Directions for this task:
Without including pictures, set down every record exactly as it stands.

[Opening The input section]

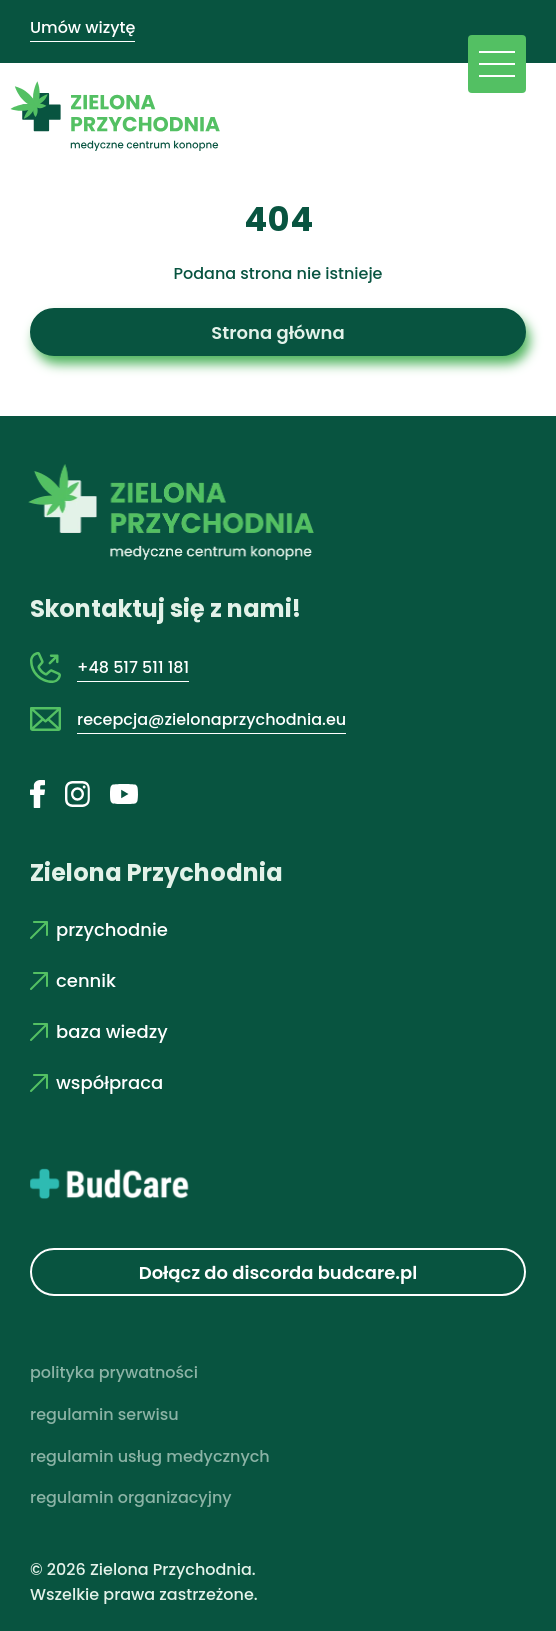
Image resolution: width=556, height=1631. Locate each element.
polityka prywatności (114, 1372)
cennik (73, 980)
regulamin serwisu (104, 1414)
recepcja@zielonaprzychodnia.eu (211, 719)
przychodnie (99, 929)
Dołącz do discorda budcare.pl (278, 1272)
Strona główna (277, 332)
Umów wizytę (82, 27)
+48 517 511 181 (133, 667)
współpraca (96, 1082)
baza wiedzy (99, 1031)
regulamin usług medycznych (150, 1456)
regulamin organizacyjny (131, 1497)
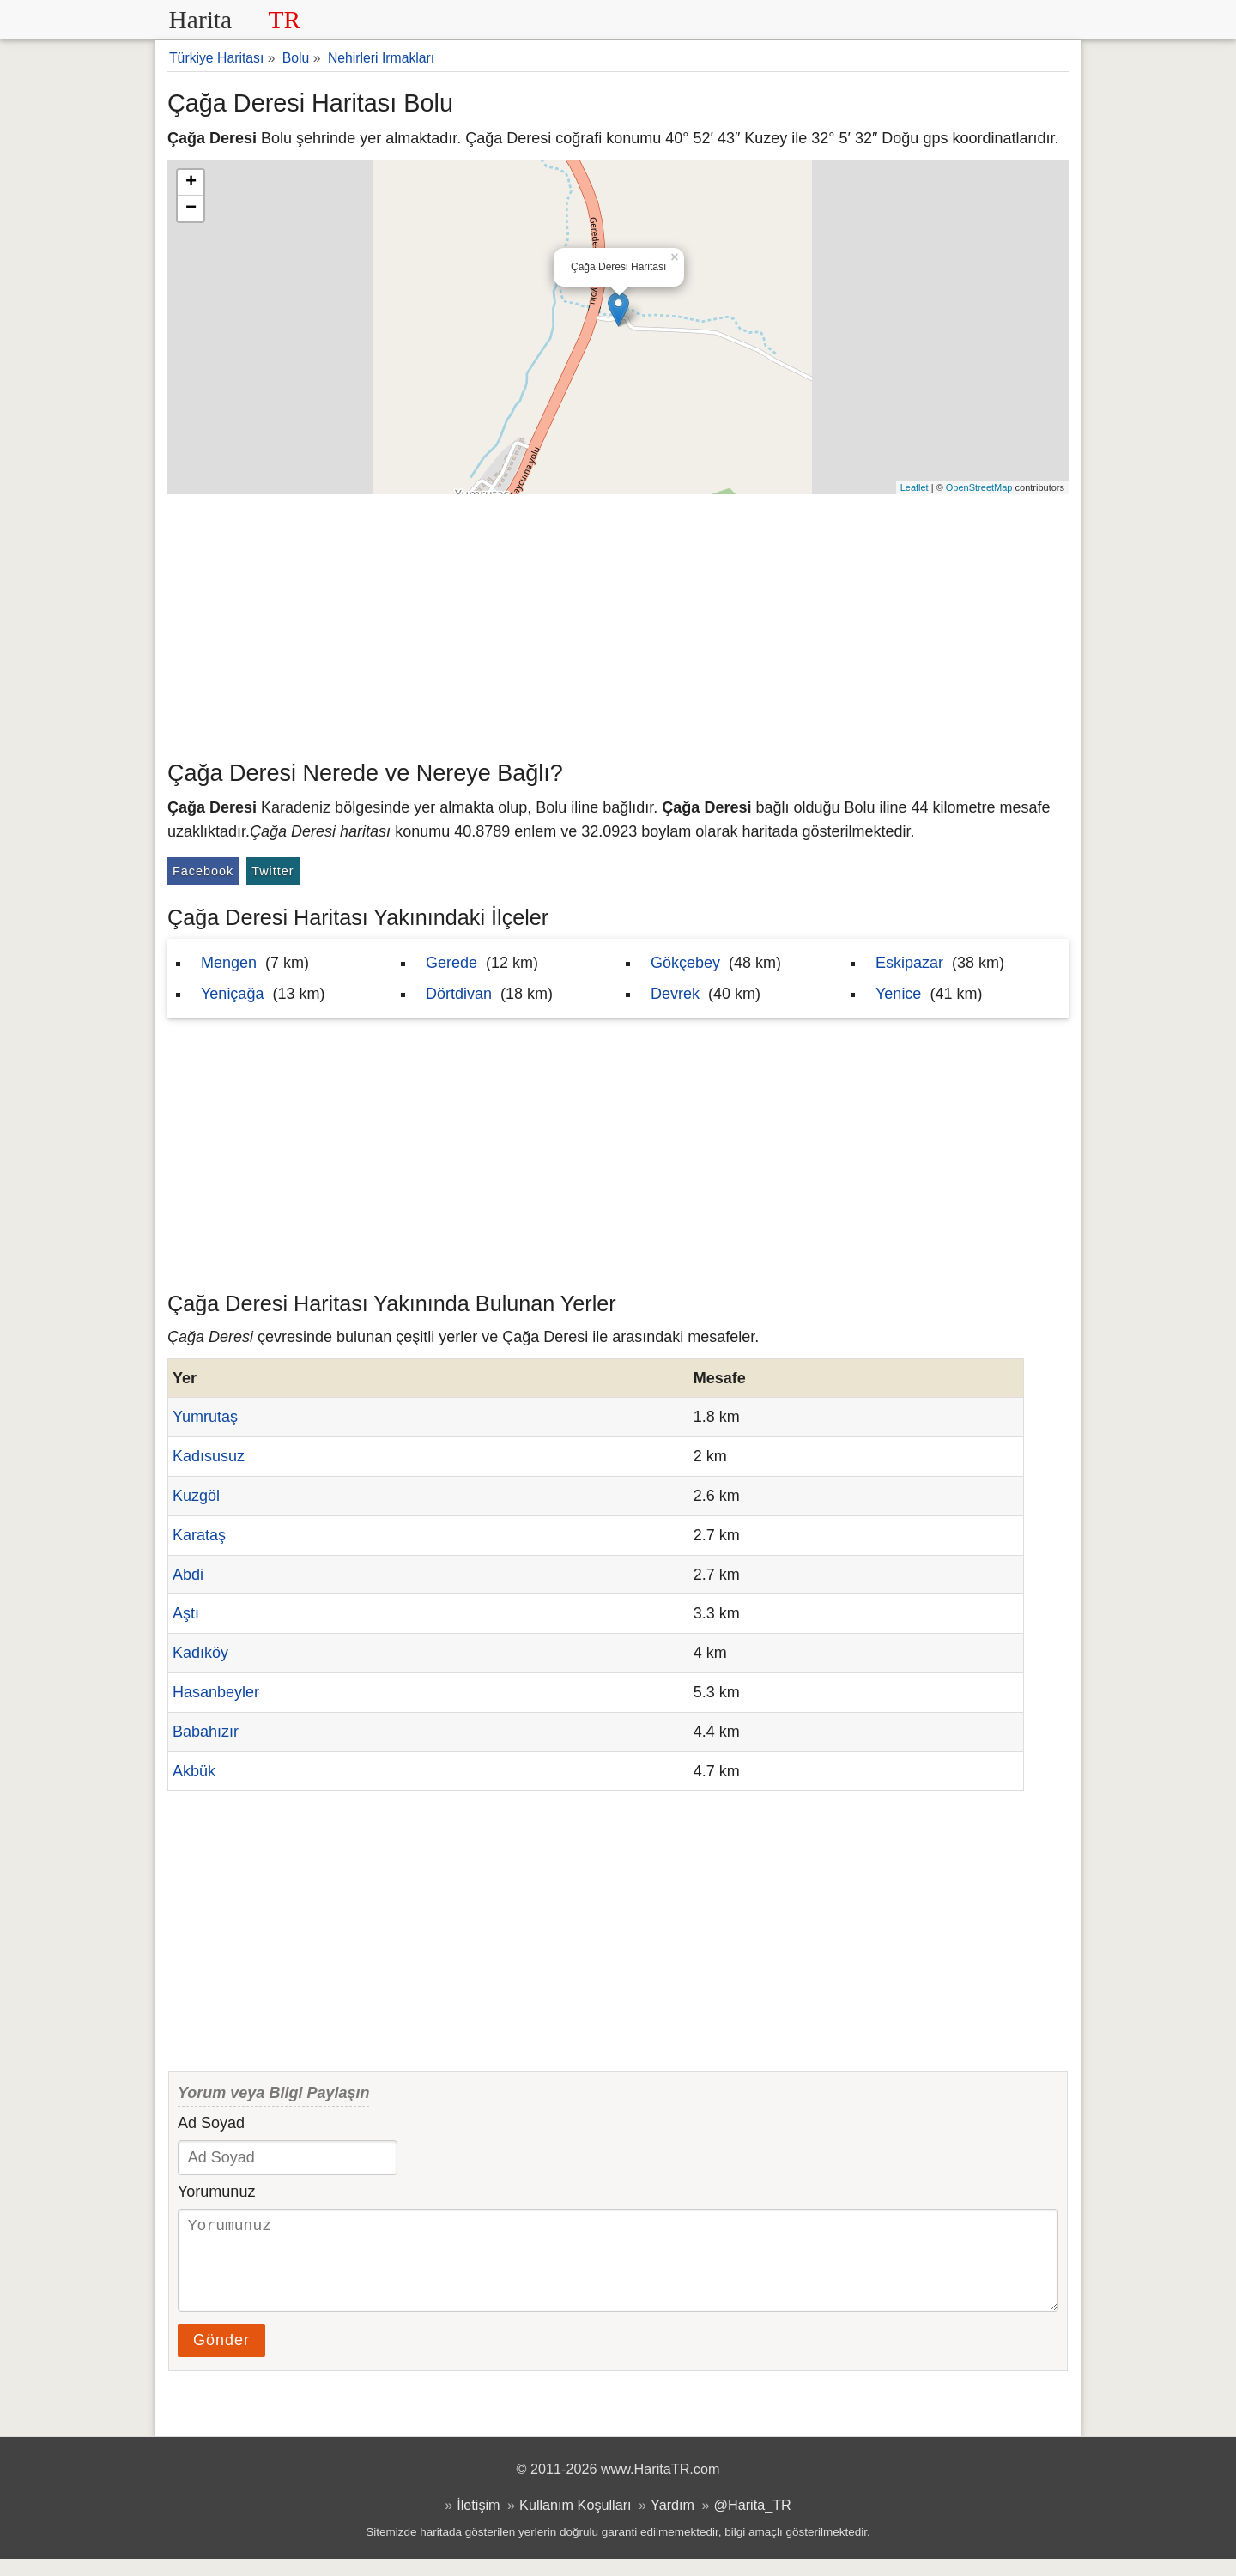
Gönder (221, 2357)
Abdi (188, 1574)
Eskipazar (909, 962)
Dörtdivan (459, 993)
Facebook (203, 871)
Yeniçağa (232, 993)
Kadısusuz (209, 1456)
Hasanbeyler (216, 1692)
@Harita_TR (752, 2522)
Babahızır (206, 1731)
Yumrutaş (205, 1416)
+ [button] (191, 183)
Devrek (675, 993)
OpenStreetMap (979, 487)
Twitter (272, 871)
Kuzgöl (196, 1495)
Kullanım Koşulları (575, 2522)
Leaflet (914, 487)
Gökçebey (685, 962)
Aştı (186, 1613)
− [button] (191, 208)
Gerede (451, 962)
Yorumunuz (216, 2191)
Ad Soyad (211, 2123)
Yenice (898, 993)
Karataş (199, 1535)
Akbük (194, 1771)
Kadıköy (200, 1652)
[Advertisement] (618, 623)
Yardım (672, 2522)
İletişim (478, 2522)
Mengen (229, 962)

[Closing The input section]

Response to this task:
Image resolution: width=556, height=1631. Locate each element.
polityka prywatności (114, 1372)
cennik (73, 980)
regulamin serwisu (104, 1414)
recepcja@zielonaprzychodnia.eu (211, 719)
przychodnie (99, 929)
Dołącz do discorda budcare.pl (278, 1272)
Strona główna (277, 332)
Umów wizytę (82, 27)
+48 517 511 181 (133, 667)
współpraca (96, 1082)
baza wiedzy (99, 1031)
regulamin usług medycznych (150, 1456)
regulamin organizacyjny (131, 1497)
Gönder (221, 2357)
Abdi (188, 1574)
Eskipazar (909, 962)
Dörtdivan (459, 993)
Facebook (203, 871)
Yeniçağa (232, 993)
Kadısusuz (209, 1456)
Hasanbeyler (216, 1692)
@Harita_TR (752, 2522)
Babahızır (206, 1731)
Yumrutaş (205, 1416)
+ [button] (191, 183)
Devrek (675, 993)
OpenStreetMap (979, 487)
Twitter (272, 871)
Kuzgöl (196, 1495)
Kullanım Koşulları (575, 2522)
Leaflet (914, 487)
Gökçebey (685, 962)
Aştı (186, 1613)
− [button] (191, 208)
Gerede (451, 962)
Yorumunuz (216, 2191)
Ad Soyad (211, 2123)
Yenice (898, 993)
Karataş (199, 1535)
Akbük (194, 1771)
Kadıköy (200, 1652)
[Advertisement] (618, 623)
Yardım (672, 2522)
İletişim (478, 2522)
Mengen (229, 962)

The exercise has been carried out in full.